La valeur du don à la lumière de la tradition hébraïque

Daniel Kedem
Daniel Kedem

Par Daniel Kedem, ancien ambassadeur d’Israël en Côte d’Ivoire et Gisèle Dutheuil, directrice du think tank Audace Institut Afrique.

Passe-t-il un seul jour sans que l’on entende parler de dons ? Dons de telle ou telle autorité ou de telle organisation. Des véhicules administratifs, des bâtiments publics restent d’ailleurs souvent marqués d’inscriptions énormes rappelant le nom du donateur. Quelles sont les motivations de ces dons ? Peut-on même parler de don ou plutôt de communication ?

En hébreu deux termes sont employés pour définir un don; soit trouma qui est un don dans le sens de contribuer, soit tsedaka qui évoque le sens de la justice. Nous comprenons donc que le don est un devoir de solidarité, de responsabilité, de justice sociale, c’est une valeur fondamentale en la dignité de l’homme. Dans la tradition, le don est un équilibre entre la justice sociale et la charité impersonnelle. Mais comprendre le sens du don c’est connaitre ses différents degrés.

Au dernier degré se trouve celui qui donne à contre cœur, par obligation, sur demande d’un pauvre qui le lui a demandé, ou sous la pression des obligations liées à ses fonctions. A ce degré se situent aussi tous ceux qui donnent, en le faisant savoir, pour que leur NOM soit glorifié et diffusé. Le donateur prendra soin de convoquer les médias pour immortaliser son geste et montrer le pauvre tendre la main en remerciant son “sauveur”.

A un degré plus haut se trouve le donateur qui ne sait pas à qui il donne, mais le pauvre sait de qui il reçoit. A ce degré le pauvre ou la personne qui reçoit sait qu’il sera redevable.

En dessus il y a celui qui sait a qui il fait don mais le pauvre ne connaît pas le donateur, il n’y a donc pas dans ce cas de dépendance du pauvre envers son donateur.

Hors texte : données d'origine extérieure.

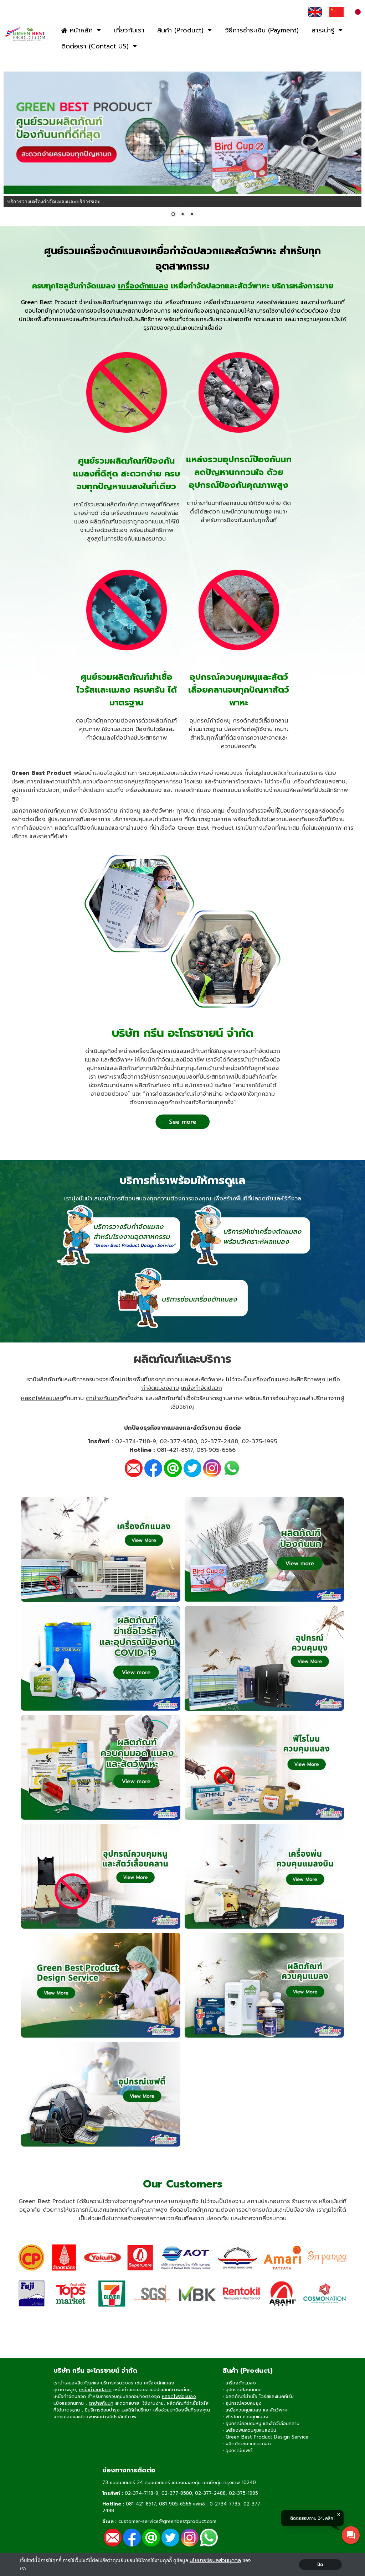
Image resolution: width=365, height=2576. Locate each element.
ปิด (320, 2564)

Puis nous avons celui qui donne aux pauvres sans savoir qui il donne et sans que le pauvre sache de qui il reçoit. Il n’en découle aucune dépendance puisque aucun n’attend de remerciement de l’autre. Il n’y a aucun intérêt autre que de faire du bien. Un don anonyme.

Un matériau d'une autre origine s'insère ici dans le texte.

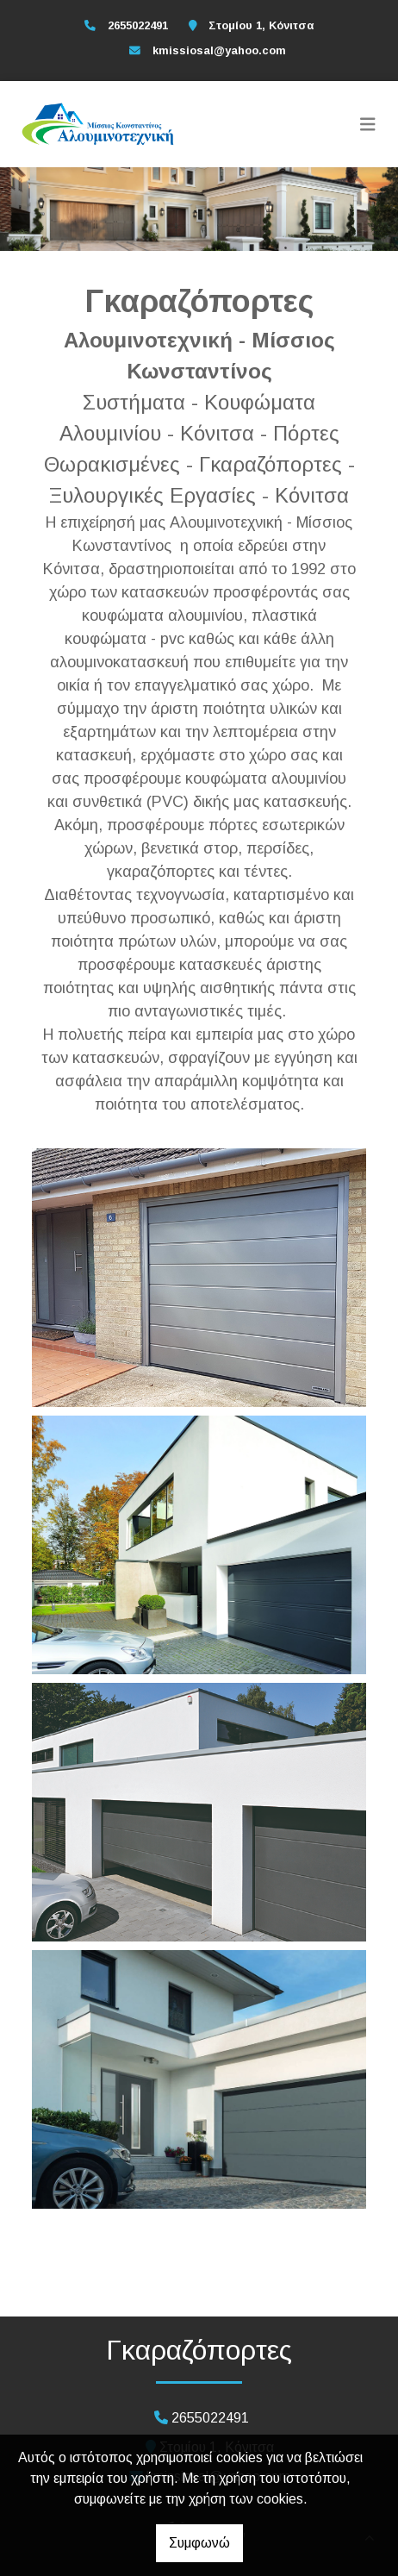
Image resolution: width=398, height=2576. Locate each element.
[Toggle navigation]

Enfin, au plus haut degré il y a le don qui consiste à soutenir l’indigent, en lui donnant du travail, en lui offrant une autonomie financière ou matérielle pour qu’il ne dépende de personne et n’ait plus jamais besoin d’avoir recours à la mendicité.

En résumé, la valeur et le sens du don reposent sur la volonté de ne jamais humilier l’indigent, de ne pas le diminuer en affichant publiquement sa pauvreté. Le don pour avoir de la valeur doit être anonyme, fait dans le respect et l’honneur de l’autre. Il doit s’apparenter à la générosité, au désintéressement, à la gratuité, à la responsabilité et à la justice sociale.

Ces valeurs portées par la tradition hébreu devraient inciter les populations, et singulièrement les populations africaines « baignant » dans l’aide, à prendre un peu de distance par rapport au don outil de communication. Doivent-elles se sentir redevables de telles actions ? Les consciences doivent s’éveiller pour demander l’offrande ultime dans la pyramide des dons : celle qui offre l’autonomie. En ce sens un progrès de la liberté serait un cadeau plus durable permettant d’accéder dignement à une autonomie créatrice.

Daniel Kedem, ancien ambassadeur d’Israël en Côte d’Ivoire et Gisèle Dutheuil, directrice du think tank Audace Institut Afrique.